This work aims to build the circuits in the pretrained language models that are responsible for the specific knowledge and analyze the behavior of these components.
The filtered data for each kind of model is at here. Please download it and put it in the data folder.
Build the environement:
pip install -r requirements.txt
❗️The code may fail under torch 2.x.x.
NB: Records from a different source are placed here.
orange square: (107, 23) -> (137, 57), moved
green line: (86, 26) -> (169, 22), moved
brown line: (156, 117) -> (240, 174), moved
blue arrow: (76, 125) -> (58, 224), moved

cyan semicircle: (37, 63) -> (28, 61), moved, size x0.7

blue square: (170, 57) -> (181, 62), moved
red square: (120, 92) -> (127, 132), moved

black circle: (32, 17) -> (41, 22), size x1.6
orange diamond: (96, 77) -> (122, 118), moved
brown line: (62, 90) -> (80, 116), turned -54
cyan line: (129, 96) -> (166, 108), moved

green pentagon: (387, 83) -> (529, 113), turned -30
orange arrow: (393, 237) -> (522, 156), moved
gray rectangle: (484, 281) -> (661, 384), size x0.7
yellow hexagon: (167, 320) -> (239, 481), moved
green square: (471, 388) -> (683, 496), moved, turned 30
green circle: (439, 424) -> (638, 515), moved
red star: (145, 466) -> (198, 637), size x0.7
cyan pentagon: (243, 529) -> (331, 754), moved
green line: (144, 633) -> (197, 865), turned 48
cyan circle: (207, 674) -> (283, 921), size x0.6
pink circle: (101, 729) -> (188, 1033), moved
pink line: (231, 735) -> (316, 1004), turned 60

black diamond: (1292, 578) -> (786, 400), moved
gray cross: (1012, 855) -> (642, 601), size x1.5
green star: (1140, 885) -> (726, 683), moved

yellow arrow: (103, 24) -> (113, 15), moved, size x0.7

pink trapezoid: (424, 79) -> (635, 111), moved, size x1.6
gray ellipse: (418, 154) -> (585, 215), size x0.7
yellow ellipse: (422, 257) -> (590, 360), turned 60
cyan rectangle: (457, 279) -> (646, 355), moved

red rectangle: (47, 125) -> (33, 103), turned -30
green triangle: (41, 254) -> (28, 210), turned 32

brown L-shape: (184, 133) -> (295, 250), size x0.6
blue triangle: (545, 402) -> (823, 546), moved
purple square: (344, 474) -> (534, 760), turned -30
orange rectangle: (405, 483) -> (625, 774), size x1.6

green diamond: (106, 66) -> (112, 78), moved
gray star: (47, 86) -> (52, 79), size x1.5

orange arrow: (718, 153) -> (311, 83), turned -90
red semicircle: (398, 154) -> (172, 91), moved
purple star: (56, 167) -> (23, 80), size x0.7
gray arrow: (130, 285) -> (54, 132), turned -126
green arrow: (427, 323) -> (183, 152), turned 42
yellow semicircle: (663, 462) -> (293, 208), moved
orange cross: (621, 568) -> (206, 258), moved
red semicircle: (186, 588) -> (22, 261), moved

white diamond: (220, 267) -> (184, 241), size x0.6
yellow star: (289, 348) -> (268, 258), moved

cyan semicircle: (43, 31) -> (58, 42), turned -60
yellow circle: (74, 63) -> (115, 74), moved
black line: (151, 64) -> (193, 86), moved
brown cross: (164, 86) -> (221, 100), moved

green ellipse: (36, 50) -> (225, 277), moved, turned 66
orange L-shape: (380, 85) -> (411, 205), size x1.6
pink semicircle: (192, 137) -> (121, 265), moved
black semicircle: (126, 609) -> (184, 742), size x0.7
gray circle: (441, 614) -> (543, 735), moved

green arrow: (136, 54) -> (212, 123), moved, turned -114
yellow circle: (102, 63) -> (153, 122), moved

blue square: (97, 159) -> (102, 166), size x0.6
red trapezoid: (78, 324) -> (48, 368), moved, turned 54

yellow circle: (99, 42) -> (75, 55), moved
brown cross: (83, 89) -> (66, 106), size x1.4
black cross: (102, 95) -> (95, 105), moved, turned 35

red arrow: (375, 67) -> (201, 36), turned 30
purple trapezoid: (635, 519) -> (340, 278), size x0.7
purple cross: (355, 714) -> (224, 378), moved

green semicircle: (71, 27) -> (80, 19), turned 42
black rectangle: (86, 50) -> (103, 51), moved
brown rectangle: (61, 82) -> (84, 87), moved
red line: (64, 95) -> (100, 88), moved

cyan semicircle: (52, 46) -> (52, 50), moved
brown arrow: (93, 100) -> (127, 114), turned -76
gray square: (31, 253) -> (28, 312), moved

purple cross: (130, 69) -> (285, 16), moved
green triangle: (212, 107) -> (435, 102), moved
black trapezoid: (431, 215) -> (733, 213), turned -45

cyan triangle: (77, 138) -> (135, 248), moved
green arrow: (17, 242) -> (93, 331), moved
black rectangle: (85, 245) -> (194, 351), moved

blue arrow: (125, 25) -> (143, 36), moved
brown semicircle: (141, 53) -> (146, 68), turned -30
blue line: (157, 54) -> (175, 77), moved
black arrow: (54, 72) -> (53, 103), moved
We recommend torch 1.x.x
Just run the following commond:
cd acdc
sh run.sh
Here is an example to run the circuit for the country_capital_city
in GPT2-Medium
.
MODEL_PATH=/path/to/the/model
KT=factual
KNOWLEDGE=country_capital_city
NUM_EXAMPLES=20
MODEL_NAME=gpt2-medium
python main.py --task=knowledge \
--zero-ablation \
--threshold=0.01 \
--device=cuda:0 \
--metric=match_nll \
--indices-mode=reverse \
--first-cache-cpu=False \
--second-cache-cpu=False \
--max-num-epochs=10000 \
--specific-knowledge=$KNOWLEDGE \
--num-examples=$NUM_EXAMPLES \
--relation-reverse=False \
--knowledge-type=$KT \
--model-name=$MODEL_NAME \
--model-path=$MODEL_PATH
You would get the results in acdc/factual_results/gpt2-medium
.
Run the component.ipynb in notebook.
We thank for the project of transformer_lens, ACDC and LRE. The code in this work is built on top of these three projects' codes.